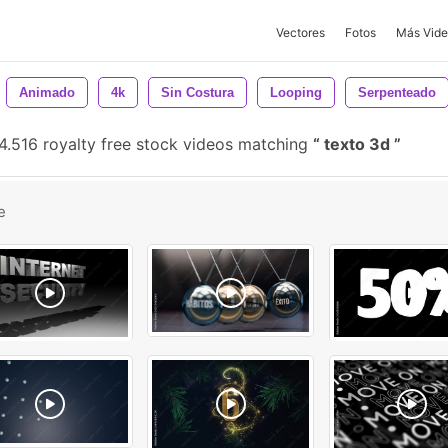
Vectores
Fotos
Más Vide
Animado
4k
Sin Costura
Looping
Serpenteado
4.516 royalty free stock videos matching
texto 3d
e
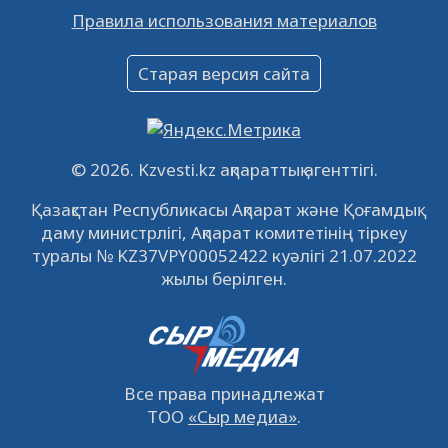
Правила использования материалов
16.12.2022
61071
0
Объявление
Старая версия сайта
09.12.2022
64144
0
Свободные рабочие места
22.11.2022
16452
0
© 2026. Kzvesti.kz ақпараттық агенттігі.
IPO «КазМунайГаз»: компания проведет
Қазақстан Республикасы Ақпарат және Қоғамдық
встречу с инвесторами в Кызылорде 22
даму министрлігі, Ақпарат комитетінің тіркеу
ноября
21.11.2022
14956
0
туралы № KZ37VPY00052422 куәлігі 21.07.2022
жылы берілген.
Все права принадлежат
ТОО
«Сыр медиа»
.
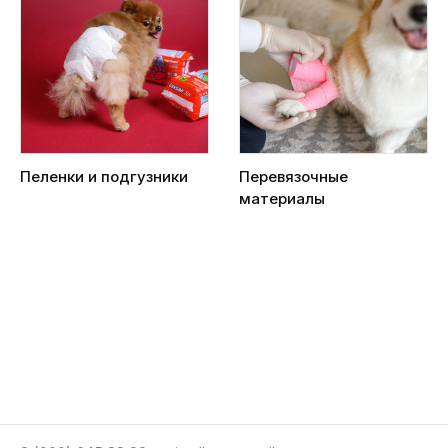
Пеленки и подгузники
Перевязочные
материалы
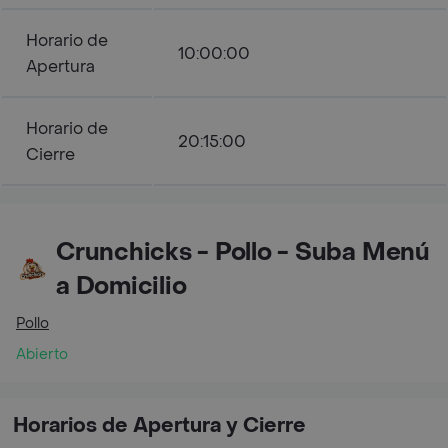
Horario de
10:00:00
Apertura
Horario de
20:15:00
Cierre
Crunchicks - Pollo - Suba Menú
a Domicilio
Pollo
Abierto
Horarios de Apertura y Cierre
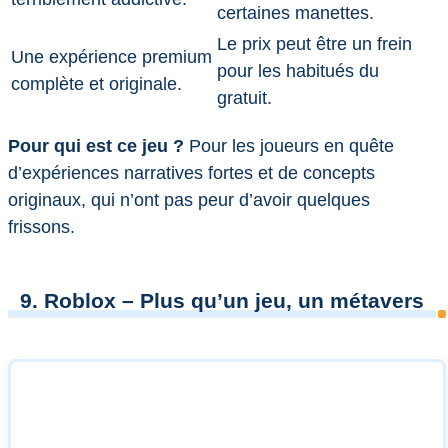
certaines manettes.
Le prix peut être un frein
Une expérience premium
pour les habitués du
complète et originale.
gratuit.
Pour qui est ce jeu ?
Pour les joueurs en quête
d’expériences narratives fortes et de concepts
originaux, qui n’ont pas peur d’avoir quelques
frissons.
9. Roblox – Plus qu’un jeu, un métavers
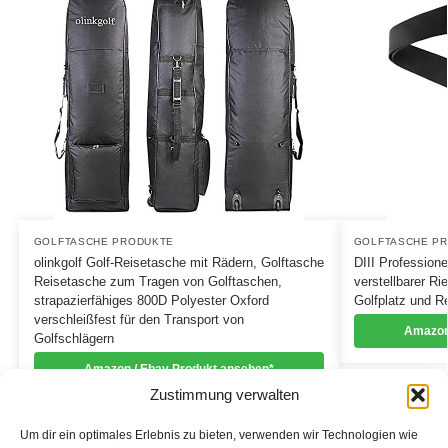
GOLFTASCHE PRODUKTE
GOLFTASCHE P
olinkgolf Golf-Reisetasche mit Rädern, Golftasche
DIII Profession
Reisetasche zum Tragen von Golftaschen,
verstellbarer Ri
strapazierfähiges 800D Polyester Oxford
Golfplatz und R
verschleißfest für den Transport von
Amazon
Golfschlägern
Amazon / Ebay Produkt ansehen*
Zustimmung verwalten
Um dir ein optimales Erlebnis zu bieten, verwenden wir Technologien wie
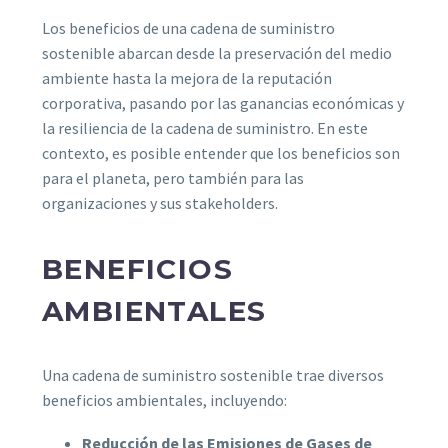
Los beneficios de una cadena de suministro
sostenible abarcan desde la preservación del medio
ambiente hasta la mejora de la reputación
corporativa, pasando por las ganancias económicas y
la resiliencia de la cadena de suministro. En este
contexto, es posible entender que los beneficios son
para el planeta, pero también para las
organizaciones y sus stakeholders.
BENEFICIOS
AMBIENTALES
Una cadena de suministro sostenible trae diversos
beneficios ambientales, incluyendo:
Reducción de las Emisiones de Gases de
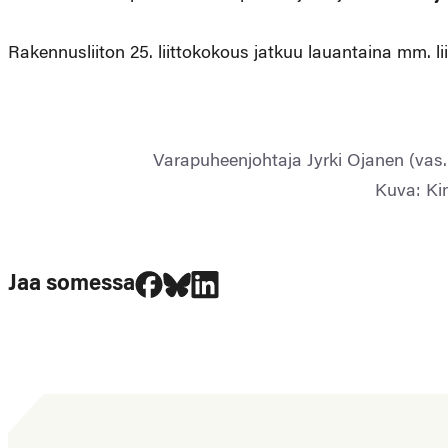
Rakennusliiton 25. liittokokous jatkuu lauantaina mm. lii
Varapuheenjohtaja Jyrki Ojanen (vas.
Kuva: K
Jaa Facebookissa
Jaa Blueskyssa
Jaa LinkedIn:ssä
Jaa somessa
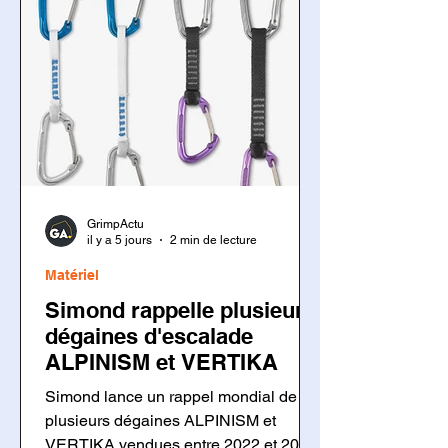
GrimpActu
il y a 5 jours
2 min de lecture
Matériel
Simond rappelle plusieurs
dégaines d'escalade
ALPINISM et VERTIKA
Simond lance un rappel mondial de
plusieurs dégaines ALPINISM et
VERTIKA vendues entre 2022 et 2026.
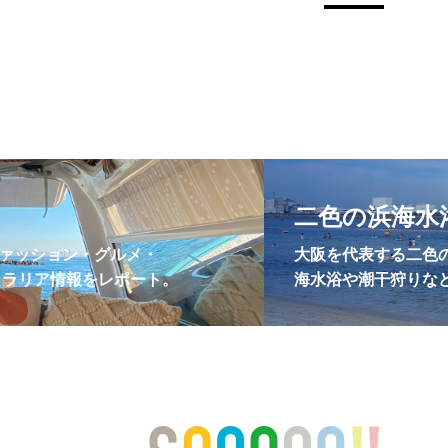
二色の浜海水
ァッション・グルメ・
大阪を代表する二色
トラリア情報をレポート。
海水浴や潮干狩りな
========================================
## PROBLEM DESCRIPTION
Using only the data above, copy out the lines that include the word "VERTIKA".

## ANSWER FOR THIS EXERCISE
ALPINISM et VERTIKA
VERTIKA vendues entre 2022 et 2026.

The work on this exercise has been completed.